- Sire: Physician
- Grandsire: Brutandorf
- Sex: Gelding
- Foaled: 1838
- Country: United Kingdom
- Colour: Brown
- Owner: William Stuart Stirling-Crawfurd
- Trainer: William Loft

Major wins
- Grand National (1845)

= Cure-All =

British racehorse

Cure-All (foaled 1838) was a half-bred racehorse by Physician out of an unknown dam who won the 1845 Grand National Steeplechase when an unconsidered outsider.

==Background==
The horse was foaled in Yorkshire and in 1843 was taken to the then prestigious Horncastle horse fair where he was offered at £240. The well known and respected steeplechase owner and rider Captain William Peel took an interest in the horse and requested he be allowed to take it for a ride before purchasing, as was the custom. However while out on this ride Peel found the horse to have gone lame and returned it to the representative of the owner with an apology but no offer to purchase.

At the end of the week a friend of Captain Peel's, William Loft enquired as to the welfare of the horse and when told that it was still lame he made an offer of £50, which was accepted. Cure-All initially was used as a farm hack for Loft before being put to the hunting field.

==Racing career==
Cure-All showed such a good jumping ability and speed as a hunter that it was suggested he be entered into a match with a highly regarded local chaser named Crocous. Despite losing almost 100 yards when going the wrong side of the flag at one obstacle and falling during the race, Cure-All was still beaten only a neck in the contest, bringing him to the attention of racehorse owner William Stuart Stirling-Crawfurd.

Sterling-Crawfurd had placed an entry for his well fancied Rat Trap in the 1845 Grand National but when that horse was forced to withdraw through injury he was allowed to nominate a substitute to run in his colours of white with black sleeves and cap. Loft agreed to allow a lease of Cure-All to run as a nominee on condition that Loft himself be allowed to ride.

The horse was walked most of the way from Healing, Lincolnshire to Aintree, arriving there on the evening before the race in a very poor looking state, which led to the bookmakers offering the horse the next day at any price the public wished to offer, so poor were his chances thought to be.

In addition Tom Olliver, the twice winning rider of the National who on the favourite Vanguard commented to Loft as they left the paddock that his horse looked like a Lincolnshire prize ox and might do well to complete one circuit of the course.

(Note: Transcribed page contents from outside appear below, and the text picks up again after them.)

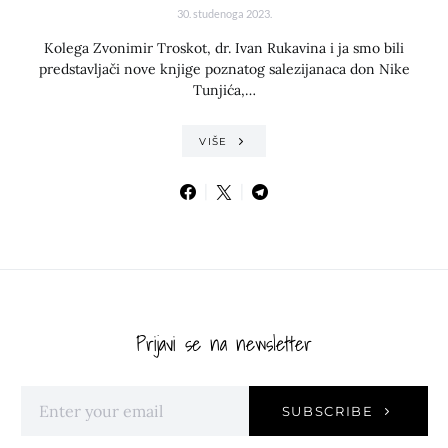
30. studenoga 2023.
Kolega Zvonimir Troskot, dr. Ivan Rukavina i ja smo bili
predstavljači nove knjige poznatog salezijanaca don Nike
Tunjića,…
VIŠE
Prijavi se na newsletter
SUBSCRIBE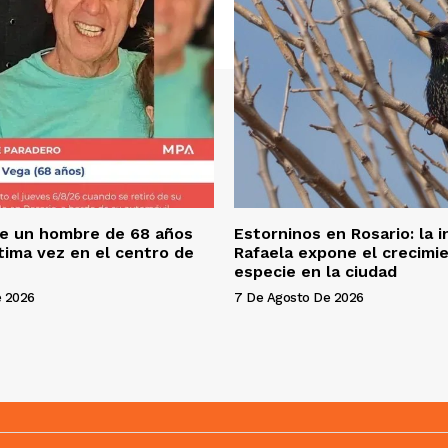
e un hombre de 68 años
Estorninos en Rosario: la 
ltima vez en el centro de
Rafaela expone el crecimie
especie en la ciudad
e 2026
7 De Agosto De 2026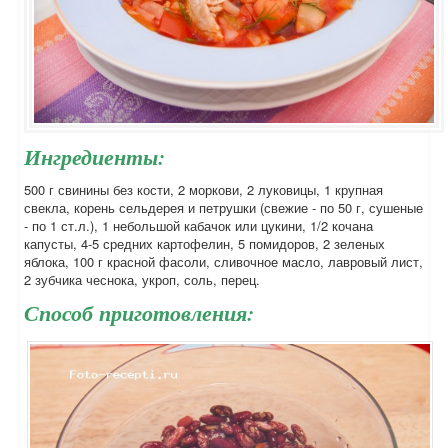
Ингредиенты:
500 г свинины без кости, 2 моркови, 2 луковицы, 1 крупная
свекла, корень сельдерея и петрушки (свежие - по 50 г, сушеные
- по 1 ст.л.), 1 небольшой кабачок или цукини, 1/2 кочана
капусты, 4-5 средних картофелин, 5 помидоров, 2 зеленых
яблока, 100 г красной фасоли, сливочное масло, лавровый лист,
2 зубчика чеснока, укроп, соль, перец.
Способ приготовления: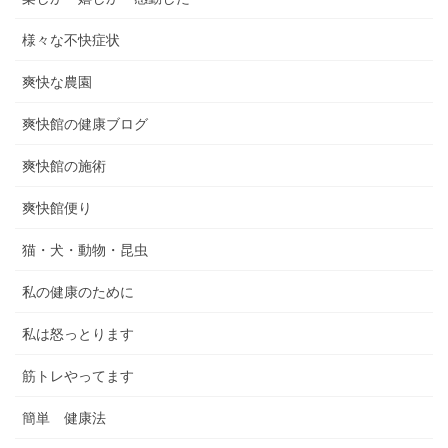
様々な不快症状
爽快な農園
爽快館の健康ブログ
爽快館の施術
爽快館便り
猫・犬・動物・昆虫
私の健康のために
私は怒っとります
筋トレやってます
簡単 健康法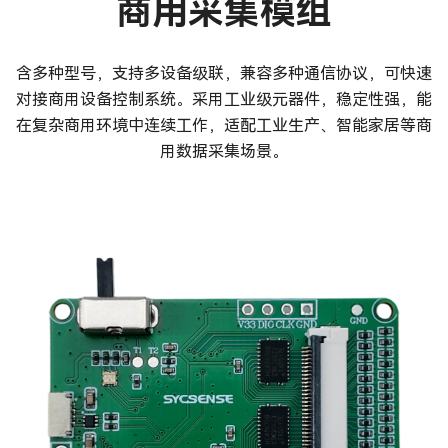
商用采集模组
含多种型号，支持多设备级联，兼容多种通信协议，可快速
对接商用设备控制系统。采用工业级元器件，稳定性强，能
在复杂商用环境中连续工作，适配工业生产、智能家居等商
用数据采集场景。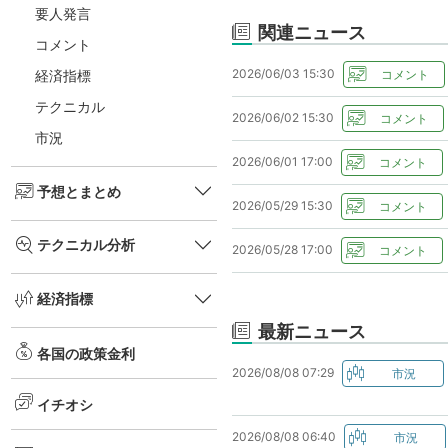
要人発言
関連ニュース
コメント
2026/06/03 15:30
経済指標
テクニカル
2026/06/02 15:30
市況
2026/06/01 17:00
予想とまとめ
2026/05/29 15:30
テクニカル分析
2026/05/28 17:00
経済指標
最新ニュース
各国の政策金利
2026/08/08 07:29
イチオシ
2026/08/08 06:40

In addition Cure-All's position in the race had hung in the balance for some time prior to the off as his nominee owner, Sterling-Crawford being one of two owners who lodged a protest of over the safety of the ground on which the race was to be run, claiming that the rain of the previous night, followed by a sharp overnight frost had left the ground too hard. When he was outvoted by his fellow owners he decided not to withdraw the horse and the conditions worked in Cure-All's favour, coming past many tired horses to win in a new record time.

One of the first riders to congratulate William Loft was Tom Olliver who, after admitting his error of judgement before the race then joked that Loft must have stopped at a farmhouse during the first circuit before rejoining the runners on the second.